Aktuelles

Wir haben nunmehr im Zusammenhang mit der Vermittlung bzw. Handel von Währungsinstrumenten nach der FOREX Garant 85 Strategie die ersten Klagen gegen die Saxo Bank (Schweiz ) AG bzw. die Equity Capital Projekt GmbH und gegen Uwe Fuchs beim LG Leipzig eingereicht.

 

 

Die SAXO Bank hält nach den Turbulenzen am Devisenmarkt im Zuge der Aufhebung des Mindestkurses des Franken zum EURO  durch die Schweizer Nationalbank weiter an Ihren Forderungen gegenüber den Bankkunden fest, obgleich teilweise nachträgliche Kurskorrekturen vorgenommen worden waren weil die vorgegebenen Stopps nicht gehalten werden konnten. Hier sollten die Betroffenen in jedem Fall den Buchungen und Kontofeststellungen widersprechen um sich alle Optionen offen zu halten.
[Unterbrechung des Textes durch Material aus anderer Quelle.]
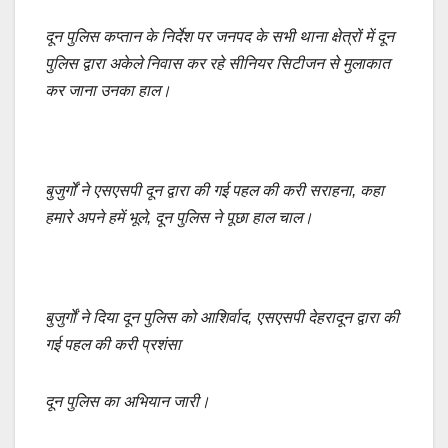
a
m
h
o
h
c
ail
at
p
ar
दून पुलिस कप्तान के निर्देश पर जनपद के सभी थाना क्षेत्रों में दून
e
s
y
e
पुलिस द्वारा अकेले निवास कर रहे सीनियर सिटीजन से मुलाकात
कर जाना उनका हाल।
b
A
Li
o
p
n
o
p
k
k
बुजुर्गों ने एसएसपी दून द्वारा की गई पहल की करी सराहना, कहा
हमारे अपने हमें भूले, दून पुलिस ने पूछा हाल चाल।
बुजुर्गाें ने दिया दून पुलिस को आशिर्वाद, एसएसपी देहरादून द्वारा की
गई पहल की करी प्रशंसा
दून पुलिस का अभियान जारी।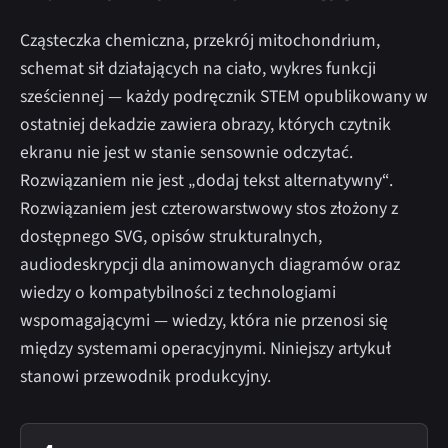
Cząsteczka chemiczna, przekrój mitochondrium,
schemat sił działających na ciało, wykres funkcji
sześciennej — każdy podręcznik STEM opublikowany w
ostatniej dekadzie zawiera obrazy, których czytnik
ekranu nie jest w stanie sensownie odczytać.
Rozwiązaniem nie jest „dodaj tekst alternatywny“.
Rozwiązaniem jest czterowarstwowy stos złożony z
dostępnego SVG, opisów strukturalnych,
audiodeskrypcji dla animowanych diagramów oraz
wiedzy o kompatybilności z technologiami
wspomagającymi — wiedzy, która nie przenosi się
między systemami operacyjnymi. Niniejszy artykuł
stanowi przewodnik produkcyjny.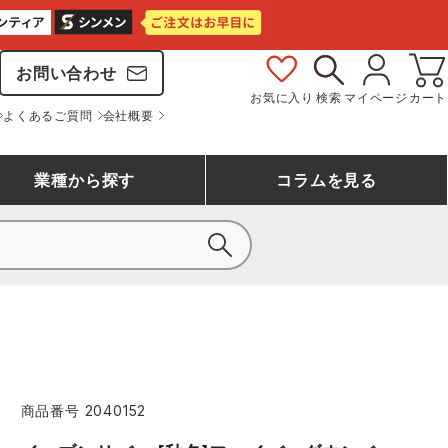
お問い合わせ
お気に入り
検索
マイページ
カート
よくあるご質問
会社概要
業種
から探す
コラム
を見る
シモン
アシックス安全靴ランキング
大工・鳶作業服
事務服(オフィスウェア)
バートル
ェア
つなぎランキング
自動車整備士作業服
ワークスーツ
コーコス
ジーベック
商品番号
2040152
作業用手袋ランキング
清掃・ビルメンテ作業服
レインウェア・カッパ
おたふく手袋
マック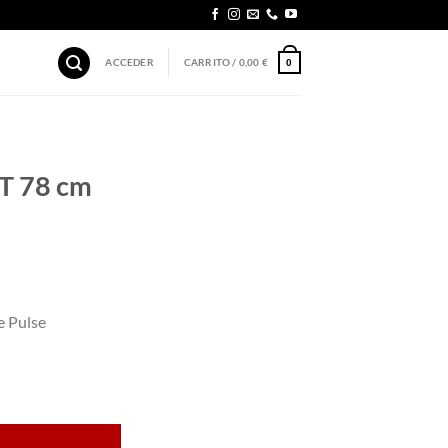
ACCEDER
CARRITO /
0,00
€
0
T 78 cm
e Pulse
se cantidad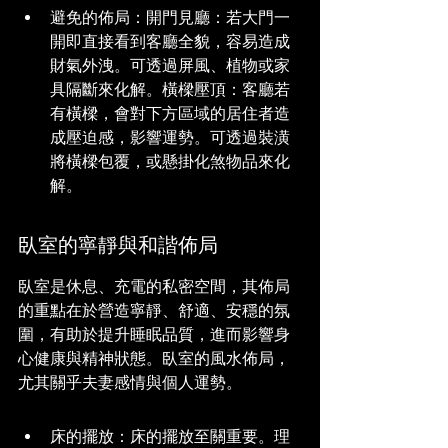
避免的佈局：開門見廳：若大門一
開即直接看到客廳全貌，容易造成
財氣外洩。可透過屏風、植物或家
具隔斷來化解。橫樑壓頂：客廳若
有橫樑，會對下方區域的居住者造
成壓迫感，影響運勢。可透過裝潢
將橫樑包覆，或懸掛化煞物品來化
解。
臥室的寧靜與和諧佈局
臥室是休息、充電的私密空間，其佈局
的重點在於營造寧靜、舒適、安穩的氛
圍，有助於提升睡眠品質，進而影響身
心健康與精神狀態。臥室的風水佈局，
尤其關乎夫妻感情與個人運勢。
床的擺放：床的擺放至關重要。理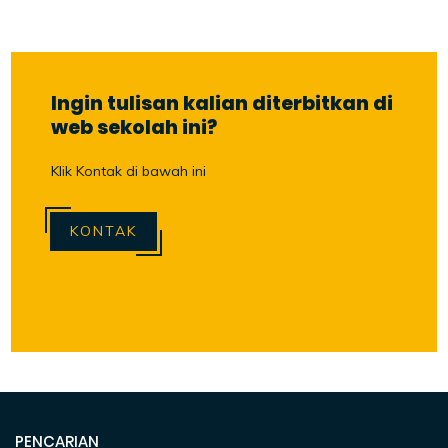
Ingin tulisan kalian diterbitkan di
web sekolah ini?
Klik Kontak di bawah ini
KONTAK
PENCARIAN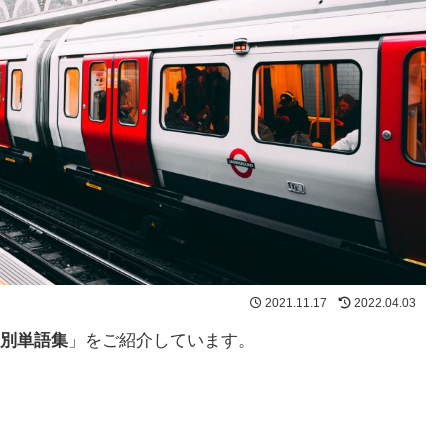
2021.11.17
2022.04.03
別単語集
」をご紹介しています。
Wir haben zwischenzeitlich in dieser Sache die Schweizer Bankenaufsicht angeschrieben und um Aufklärung des Sachverhaltes gebeten. Mglw. kann mit aufsichtrechtlichen Mitteln die SAXOBank zum Einlenken bewegt werden.

Aufgrund der Entscheidung der Schweizer Notenbank vom 15.01.2015 die Stützung des EUR durch Festlegung eines Mindeskurses zum Schweizer Franken aufzugeben, kam es einem erheblichen Kursverfall an den Devisenmärkten. Mandanten die sich gerade in diesem Bereich durch Zertifikate oder andere Wertpapiere engagiert hatten, haben teilweise erhebliche Verluste erlitten.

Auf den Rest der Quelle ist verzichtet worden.